GSoC 2026 in libsemigroups
Introduction
The libsemigroups library for computational semigroup theory contains efficient implementations of widely used and novel algorithms in computational semigroup theory. This library forms the core of the GAP package Semigroups which is used by researchers in semigroup theory for preliminary computational explorations that motivate mathematical discoveries or for finding counterexamples to conjectures. libsemigroups has also found applications in tooling for cryptography researchers and as a computational oracle for mathematical formalization projects.
The libsemigroups project focuses on efficiency and ease of use. For the second goal, we maintain bindings for the libsemigroups library in Python in the libsemigroups_pybind11 project and the GAP package Semigroups which depends on libsemigroups. There is also an ongoing effort to provide Julia bindings as part of the Semigroups.jl project.
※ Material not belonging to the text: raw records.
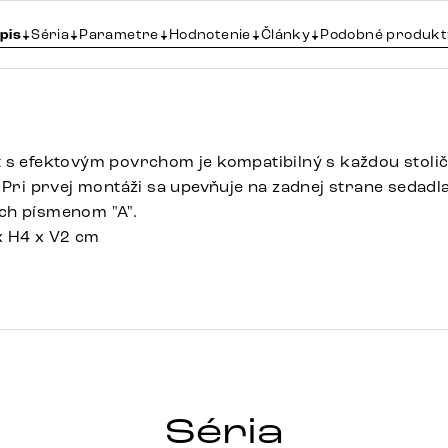
pis
Séria
Parametre
Hodnotenie
Články
Podobné produkt
 s efektovým povrchom je kompatibilný s každou stolič
. Pri prvej montáži sa upevňuje na zadnej strane sedadl
ch písmenom "A".
x H4 x V2 cm
Séria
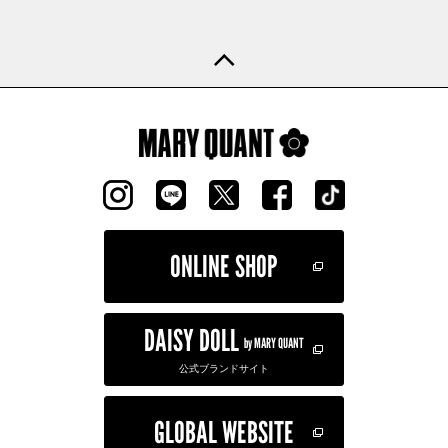
ONLINE SHOP
DAISY DOLL
by MARY QUANT
公式ブランドサイト
GLOBAL WEBSITE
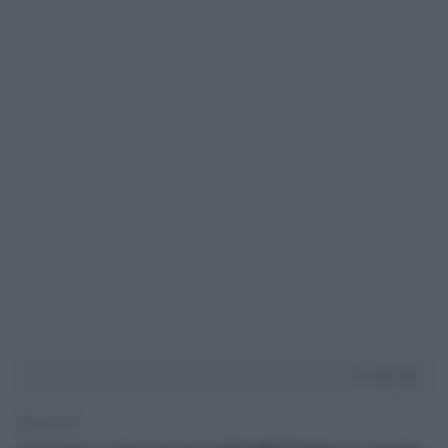
1' di lettura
The development of libsemigroups occurs primarily at the University of St Andrews with multiple external collaborators, and we would like to welcome many more as part of the Google summer of code program! We believe it is a great opportunity for participants to contribute to an open-source project in mathematics and gain insights into computational semigroup theory.
Project ideas
Below is a list of ideas for projects within the libsemigroups organization, along with potential mentors and a rough estimate of the length and difficulty of the project.
| Contents |
|---|
1. Julia bindings Semigroups.jl for libsemigroups
Description: The goal of this project is to create functioning bindings of the libsemigroups library into Julia as part of the Semigroups.jl project. The libsemigroups_pybind11 project implements something similar for Python. The aim is for Semigroups.jl to expose the low-level functionality of libsemigroups to be used as a foundation for a separate higher level package. In particular, a longer term aim of this project is to replace the kernel extension of the GAP package Semigroups with Semigroups.jl.
This project may involve:
- writing tooling to (at least partially) automate the generation of the Julia bindings, documentation, and tests;
- making design decisions about how to map C++ idioms to Julia.
Mentors: Joe Edwards and James Mitchell
Length: 350h
Difficulty: Easy-Medium
Prerequisites:
- some familiarity with modern C++ and Julia;
2. Formal verification of Knuth-Bendix and Todd-Coxeter
Description: A computer algebra system may produce an answer, but how much confidence can we have that it is correct? We might compute the same solution using two different algorithms, if they match, then we have higher confidence. Another approach is to use a proof assistant such as rocq or lean to produce a formal proof of the result, however doing this by hand is rather cumbersome and does not scale well. But of course, if the underlying algorithm is correct, it should be possible to produce such proof certificates automatically.
The aim of this project is to extend the existing implementation of the Knuth-Bendix and the Todd-Coxeter algorithms in libsemigroups to have them return a trace of the decisions made during their runtime. This trace can then be converted into a formal proof of correctness, as is done for example in the MonoidPresentation project in rocq.
This project may involve:
- implementing a logged rewriter in modern C++;
- understanding the mathematics behind Knuth-Bendix and Todd-Coxeter as applied to finitely presented semigroups and monoids.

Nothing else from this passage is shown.